A robust surveillance operation has been initiated to unveil the culprits behind the dollar syndicate, with three prominent public sector entities at the forefront of this endeavor. These organizations are none other than the Bangladesh Bank, the Bangladesh Financial Intelligence Unit (BFIU), and the National Security Intelligence Agency (NSI).

These entities have launched comprehensive investigations aimed at identifying individuals involved in the manipulation of the dollar market. The focus of their inquiry encompasses a broad spectrum, including tracking those purchasing dollars at exorbitant rates, discerning the motives behind these acquisitions, ascertaining storage locations, and deciphering the mechanisms employed for subsequent sales. As part of their strategy, these organizations are prepared to carry out targeted raids on suspected addresses linked to banks, money changers, or any individuals implicated in these activities.

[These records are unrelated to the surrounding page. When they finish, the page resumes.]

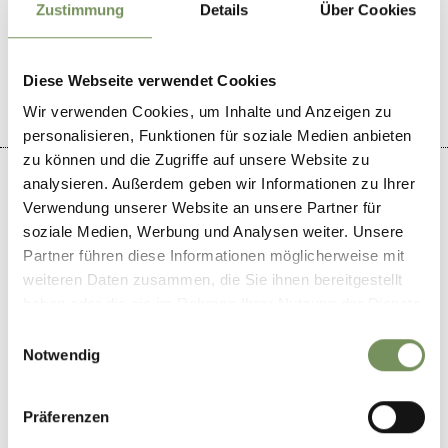
Zustimmung
Details
Über Cookies
IL CONTENUTO VI È STATO UTILE?
SÌ
NO
Diese Webseite verwendet Cookies
Wir verwenden Cookies, um Inhalte und Anzeigen zu
personalisieren, Funktionen für soziale Medien anbieten
zu können und die Zugriffe auf unsere Website zu
analysieren. Außerdem geben wir Informationen zu Ihrer
Verwendung unserer Website an unsere Partner für
soziale Medien, Werbung und Analysen weiter. Unsere
+
Partner führen diese Informationen möglicherweise mit
−
weiteren Daten zusammen, die Sie ihnen bereitgestellt
haben oder die sie im Rahmen Ihrer Nutzung der Dienste
gesammelt haben.
Einwilligungsauswahl
Notwendig
Präferenzen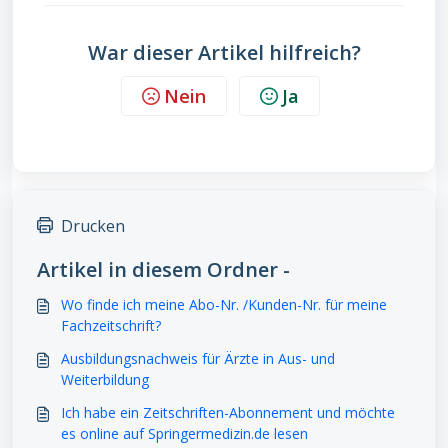
War dieser Artikel hilfreich?
Nein
Ja
Drucken
Artikel in diesem Ordner -
Wo finde ich meine Abo-Nr. /Kunden-Nr. für meine
Fachzeitschrift?
Ausbildungsnachweis für Ärzte in Aus- und
Weiterbildung
Ich habe ein Zeitschriften-Abonnement und möchte
es online auf Springermedizin.de lesen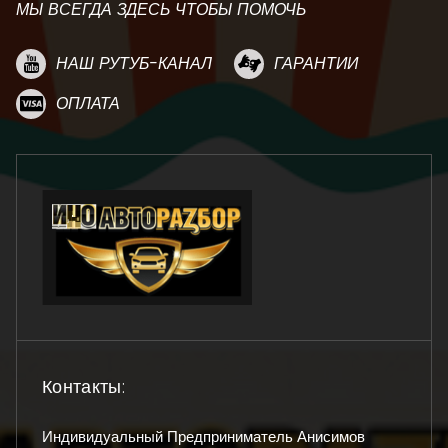
МЫ ВСЕГДА ЗДЕСЬ ЧТОБЫ ПОМОЧЬ
НАШ РУТУБ-КАНАЛ
ГАРАНТИИ
ОПЛАТА
Контакты:
Индивидуальный Предприниматель Анисимов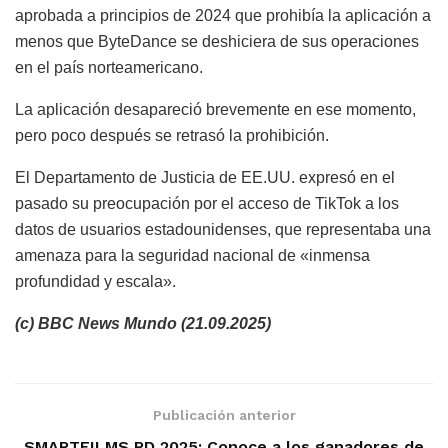
aprobada a principios de 2024 que prohibía la aplicación a
menos que ByteDance se deshiciera de sus operaciones
en el país norteamericano.
La aplicación desapareció brevemente en ese momento,
pero poco después se retrasó la prohibición.
El Departamento de Justicia de EE.UU. expresó en el
pasado su preocupación por el acceso de TikTok a los
datos de usuarios estadounidenses, que representaba una
amenaza para la seguridad nacional de «inmensa
profundidad y escala».
(c) BBC News Mundo (21.09.2025)
Publicación anterior
SMARTFILMS RD 2025: Conoce a los ganadores de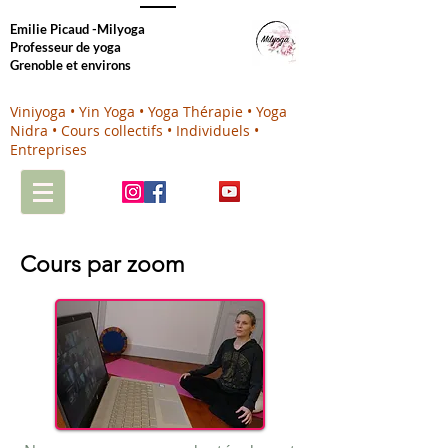
Emilie Picaud -Milyoga
Professeur de yoga
Grenoble et environs
Viniyoga • Yin Yoga • Yoga Thérapie • Yoga
Nidra • Cours collectifs • Individuels •
Entreprises
Cours
par zoom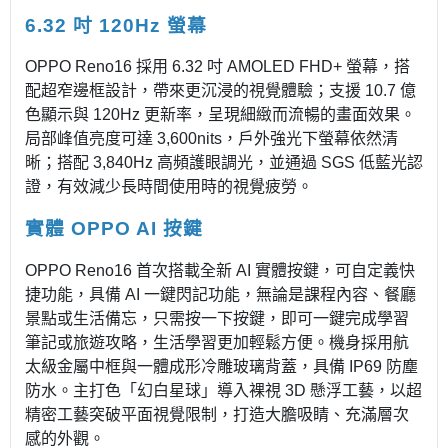
6.32 吋 120Hz 螢幕
OPPO Reno16 採用 6.32 吋 AMOLED FHD+ 螢幕，搭
配超窄邊框設計，帶來更沉浸的視覺體驗；支援 10.7 億
色顯示與 120Hz 更新率，呈現細緻而流暢的畫面效果。
局部峰值亮度可達 3,600nits，戶外強光下螢幕依然清
晰；搭配 3,840Hz 高頻護眼調光，並通過 SGS 低藍光認
證，有效減少長時間使用時的視覺疲勞。
實體 OPPO AI 按鍵
OPPO Reno16 首次搭載全新 AI 實體按鍵，可自定義快
捷功能，具備 AI 一鍵閃記功能，無論是課程內容、餐廳
景點或生活備忘，只需按一下按鍵，即可一鍵完成學習
筆記或旅遊攻略，生活學習更加輕鬆方便。機身採用航
太級金屬中框與一體成形冷雕玻璃背蓋，具備 IP69 防塵
防水。主打色「幻白星球」導入裸視 3D 懸浮工藝，以超
精密工藝突破平面視覺限制，打造大膽吸睛、充滿層次
感的外觀。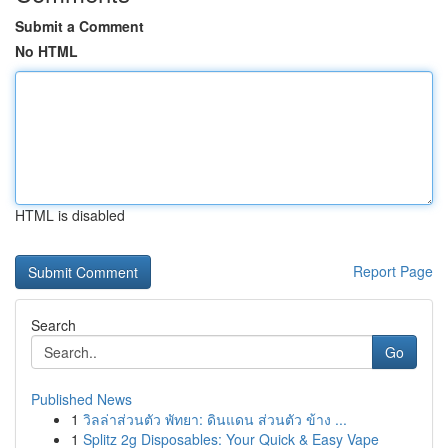
Submit a Comment
No HTML
HTML is disabled
Report Page
Search
Go
Published News
1
วิลล่าส่วนตัว พัทยา: ดินแดน ส่วนตัว ข้าง ...
1
Splitz 2g Disposables: Your Quick & Easy Vape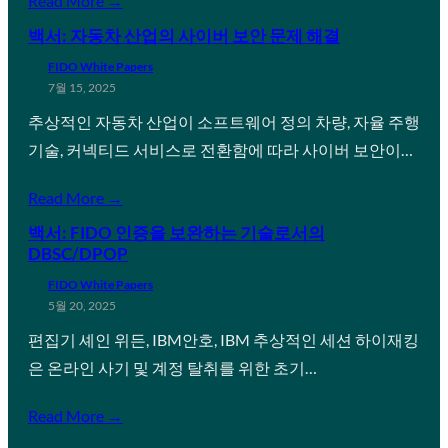
Read More →
백서: 자동차 산업의 사이버 보안 문제 해결
FIDO White Papers
7월 15, 2025
추상적인 자동차 산업이 소프트웨어 정의 차량, 자율 주행
기술, 커넥티드 서비스로 전환함에 따라 사이버 보안이…
Read More →
백서: FIDO 인증을 보완하는 기술로서의
DBSC/DPOP
FIDO White Papers
5월 20, 2025
편집기 셰인 위든, IBM안호, IBM 추상적인 세션 하이재킹
은 온라인 사기 및 계정 탈취를 위한 초기…
Read More →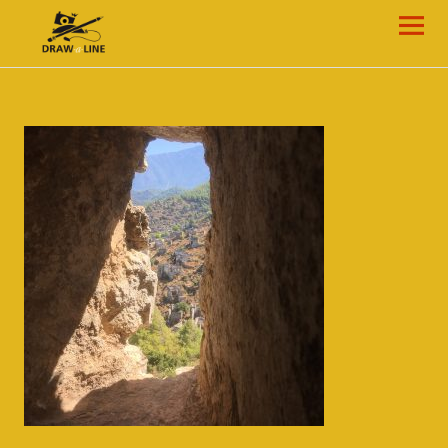
Draw-a-Line Grafik- und Web-Design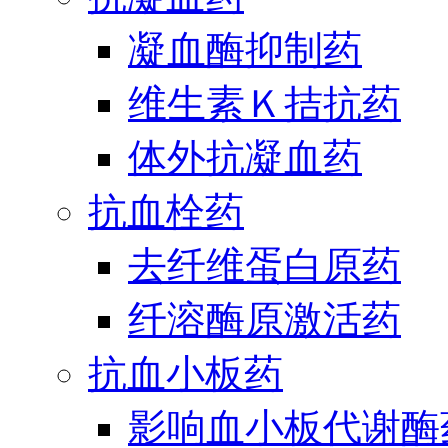
凝血酶抑制药
维生素Ｋ拮抗药
体外抗凝血药
抗血栓药
去纤维蛋白原药
纤溶酶原激活药
抗血小板药
影响血小板代谢酶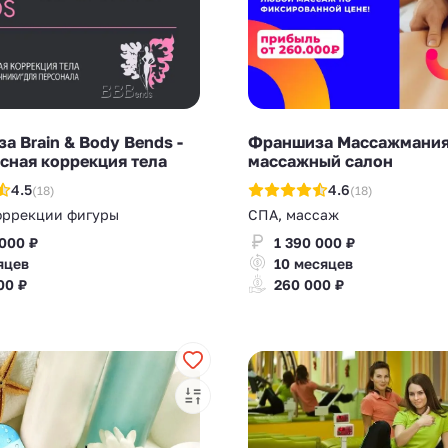
а Brain & Body Bends -
Франшиза Массажмания
сная коррекция тела
массажный салон
4.5
4.6
(18)
(18)
оррекции фигуры
СПА, массаж
 000 ₽
1 390 000 ₽
яцев
10 месяцев
00 ₽
260 000 ₽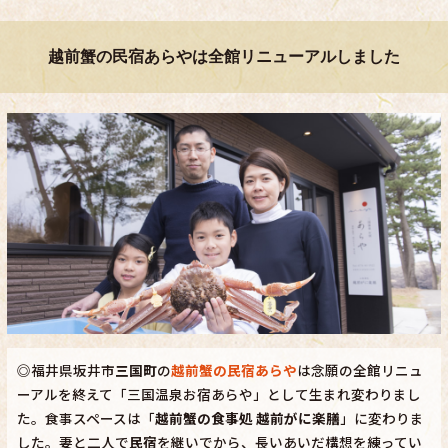
越前蟹の民宿あらやは全館リニューアルしました
◎福井県坂井市
三国町
の
越前蟹の民宿あらや
は念願の全館リニュ
ーアルを終えて「三国温泉お宿あらや」として生まれ変わりまし
た。食事スペースは「
越前蟹の食事処 越前がに楽膳
」に変わりま
した。妻と二人で
民宿
を継いでから、長いあいだ構想を練ってい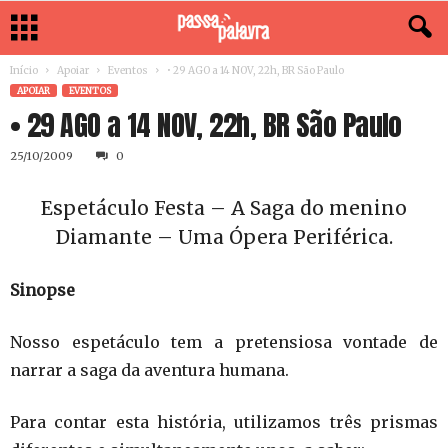
Início
Apoiar
Eventos
• 29 AGO a 14 NOV, 22h, BR São Paulo
APOIAR
EVENTOS
• 29 AGO a 14 NOV, 22h, BR São Paulo
25/10/2009
0
Espetáculo Festa – A Saga do menino
Diamante – Uma Ópera Periférica.
Sinopse
Nosso espetáculo tem a pretensiosa vontade de
narrar a saga da aventura humana.
Para contar esta história, utilizamos três prismas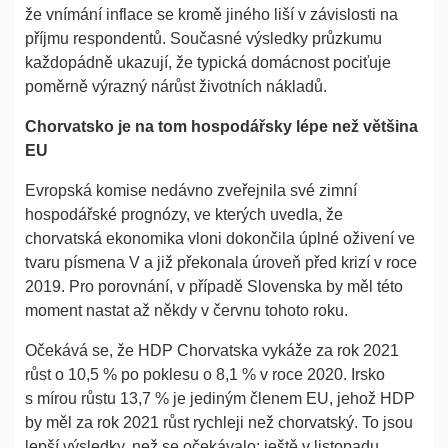
že vnímání inflace se kromě jiného liší v závislosti na
příjmu respondentů. Současné výsledky průzkumu
každopádně ukazují, že typická domácnost pociťuje
poměrně výrazný nárůst životních nákladů.
Chorvatsko je na tom hospodářsky lépe než většina
EU
Evropská komise nedávno zveřejnila své zimní
hospodářské prognózy, ve kterých uvedla, že
chorvatská ekonomika vloni dokončila úplné oživení ve
tvaru písmena V a již překonala úroveň před krizí v roce
2019. Pro porovnání, v případě Slovenska by měl této
moment nastat až někdy v červnu tohoto roku.
Očekává se, že HDP Chorvatska vykáže za rok 2021
růst o 10,5 % po poklesu o 8,1 % v roce 2020. Irsko
s mírou růstu 13,7 % je jediným členem EU, jehož HDP
by měl za rok 2021 růst rychleji než chorvatský. To jsou
lepší výsledky, než se očekávalo: ještě v listopadu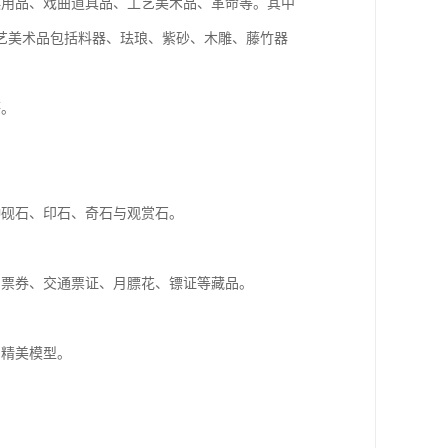
娱用品、戏曲道具品、工艺美术品、革命等。其中
艺美术品包括料器、珐琅、紫砂、木雕、藤竹器
等。
种砚石、印石、奇石与观赏石。
品票券、交通票证、月膘花、镖证等藏品。
的精美模型。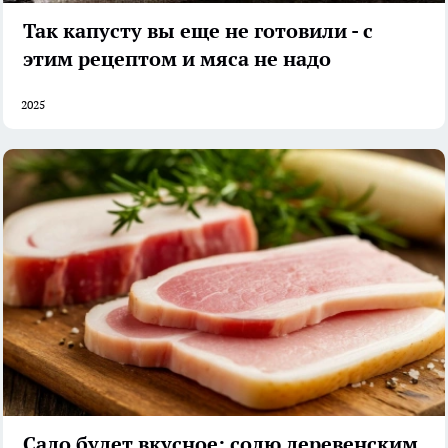
Так капусту вы еще не готовили - с
этим рецептом и мяса не надо
2025
Сало будет вкусное: солю деревенским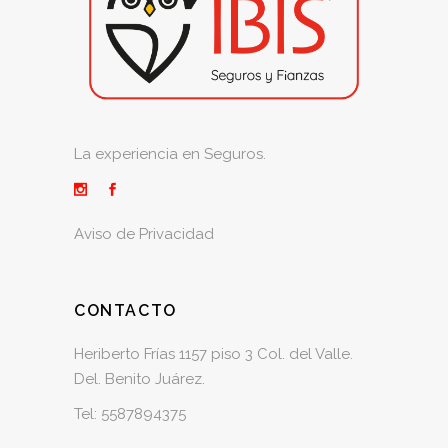
La experiencia en Seguros.
Aviso de Privacidad
CONTACTO
Heriberto Frías 1157 piso 3 Col. del Valle.
Del. Benito Juárez.
Tel:
5587894375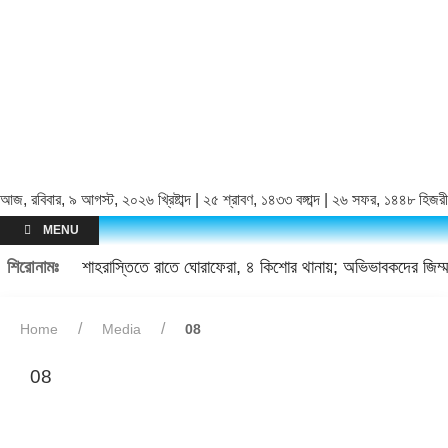
আজ, রবিবার, ৯ আগস্ট, ২০২৬ খ্রিষ্টাব্দ | ২৫ শ্রাবণ, ১৪৩৩ বঙ্গাব্দ | ২৬ সফর, ১৪৪৮ হিজরী
MENU
শিরোনামঃ
শাহরাস্তিতে রাতে ঘোরাফেরা, ৪ কিশোর থানায়; অভিভাবকদের জিম্মা
Home
Media
08
08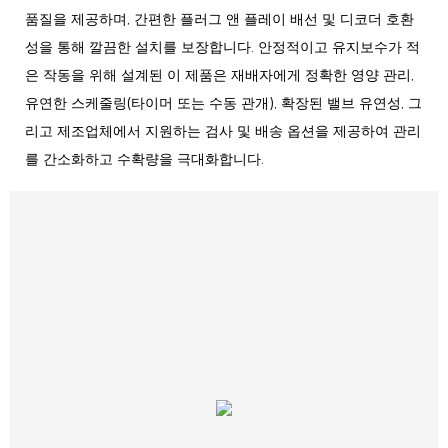
품질을 제공하며, 간편한 플러그 앤 플레이 배선 및 디코더 호환
성을 통해 깔끔한 설치를 보장합니다. 안정적이고 유지보수가 적
은 작동을 위해 설계된 이 제품은 재배자에게 정확한 영양 관리,
유연한 스케줄링(타이머 또는 수동 관개), 확장된 밸브 유연성, 그
리고 제조업체에서 지원하는 검사 및 배송 옵션을 제공하여 관리
를 간소화하고 수확량을 극대화합니다.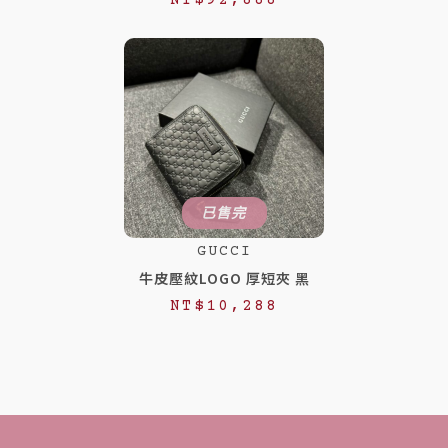
NT$
92,888
已售完
GUCCI
牛皮壓紋LOGO 厚短夾 黑
NT$
10,288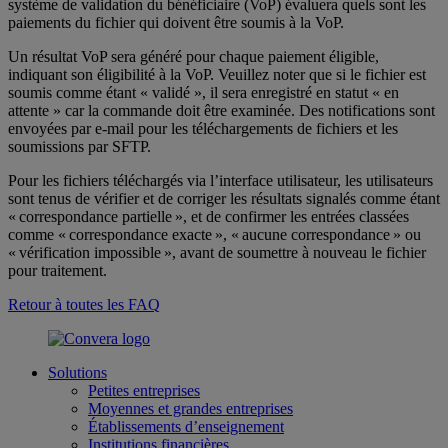
système de validation du bénéficiaire (VoP) évaluera quels sont les
paiements du fichier qui doivent être soumis à la VoP.
Un ​​résultat VoP sera généré pour chaque paiement éligible,
indiquant son éligibilité à la VoP. Veuillez noter que si le fichier est
soumis comme étant « validé », il sera enregistré en statut « en
attente » car la commande doit être examinée. Des notifications sont
envoyées par e-mail pour les téléchargements de fichiers et les
soumissions par SFTP.
Pour les fichiers téléchargés via l’interface utilisateur, les utilisateurs
sont tenus de vérifier et de corriger les résultats signalés comme étant
« correspondance partielle », et de confirmer les entrées classées
comme « correspondance exacte », « aucune correspondance » ou
« vérification impossible », avant de soumettre à nouveau le fichier
pour traitement.
Retour à toutes les FAQ
Solutions
Petites entreprises
Moyennes et grandes entreprises
Établissements d’enseignement
Institutions financières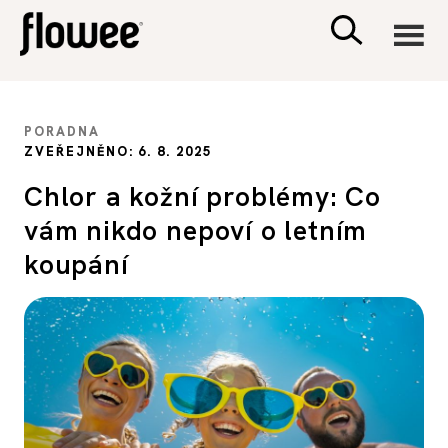
CIVILIZACE
PORADNA
ZVEŘEJNĚNO: 6. 8. 2025
ZDRAVÍ
Chlor a kožní problémy: Co
vám nikdo nepoví o letním
PSYCHOLOGIE
koupání
RODINA A DĚTI
SEX A VZTAHY
PORADNA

You can also read: Dollar Surge Shakes the Nation: Implications on Import Costs, Inflation, and Lives

Information pertaining to these efforts has been disclosed by reliable sources. According to these sources, the Bangladesh bank is delving into the operations of commercial banks, while the NSI is scrutinizing money changers and activities within curb markets. BFIU officials are providing valuable support in these investigations. The collective objective of these three entities is to identify those responsible for the illicit manipulation and hoarding of dollars. Subsequent actions will be taken based on the findings of these investigations, with initial measures already being executed against certain banks and money changers. Further actions are currently in progress.

Bangladesh Bank’s measures to regulate the surge in dollar transactions

In response to a Bangladesh Bank investigation, it has come to light that certain banks were procuring remittance dollars at prices exceeding the limits set by the Bangladesh Foreign Exchange Dealers Association (BAFEDA). These acquired dollars were subsequently resold at higher rates, contrary to the prescribed maximum remittance dollar price of 109 taka.

Evidently, some banks were acquiring these dollars at rates ranging from 113 to 114 taka, thereby incurring an additional cost of 4 to 5 taka per dollar. Consequently, foreign multinational exchange houses favored banks offering the highest prices, resulting in a redirection of remittance flows from larger banks to smaller ones.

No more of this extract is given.